Un univers langagier, d'abord. C'est un agrégat de couches géologiques diverses, serties de pierres précieuses. Fidèle à ce qui le constitue, Rochat privilégie un langage oral, au rythme syncopé par des audaces syntaxiques et des raccourcis. Le vocabulaire est sensuel, la structure des chapitres est organique, dictée plus par les associations d'idées et d'images que par le désir de construire un récit aristotélicien (un début, un milieu, une fin).
C'est un univers géographique aussi. Celui de la ferme d'altitude, avec ses chevaux, ses chèvres, la neige en hiver, le bois à couper, les regains à rentrer, les réserves à constituer, les saisons qui passent, l'omniprésence de la nature, essentielle...

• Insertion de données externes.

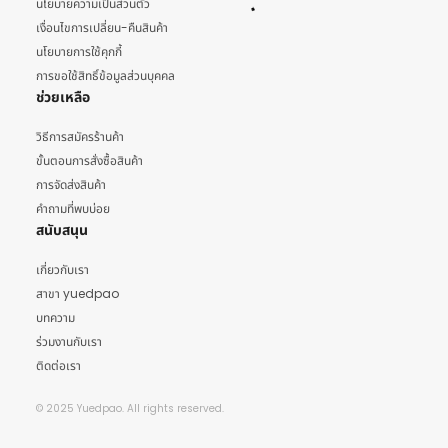
นโยบายความเป็นส่วนตัว
เงื่อนไขการเปลี่ยน-คืนสินค้า
นโยบายการใช้คุกกี้
การขอใช้สิทธิ์ข้อมูลส่วนบุคคล
ช่วยเหลือ
วิธีการสมัครร้านค้า
ขั้นตอนการสั่งซื้อสินค้า
การจัดส่งสินค้า
คำถามที่พบบ่อย
สนับสนุน
เกี่ยวกับเรา
สาขา yuedpao
บทความ
ร่วมงานกับเรา
ติดต่อเรา
© 2025 Yuedpao. All rights reserved.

Le roman nous emmène dans une de ces exploitations forcément peu rentables. Le narrateur, un paysan trois fois grand-père, a été quitté par sa femme, italienne d'origine, qui est retourné au pays natal avec un bellâtre. Une assistante agricole beaucoup plus jeune vient l'assister. Elle se glisse assez vite dans son lit, à la recherche en même temps du père, de l'authenticité et de la vie bio.
Lapis-Lazuli raconte cette aventure en même temps que celle de l'écriture d'un livre. Car le narrateur, qui ressemble beaucoup à Rochat, est aussi auteur et rédige, tout en la vivant, l'histoire de son amour pour la belle Léa. Quelques scènes de librairie, de signature ou de rivalité littéraire ponctuent donc le livre.
Qu'il faut lire absolument, à cause du bonheur des mots, de l'exotisme du contexte et de la sensualité du tout.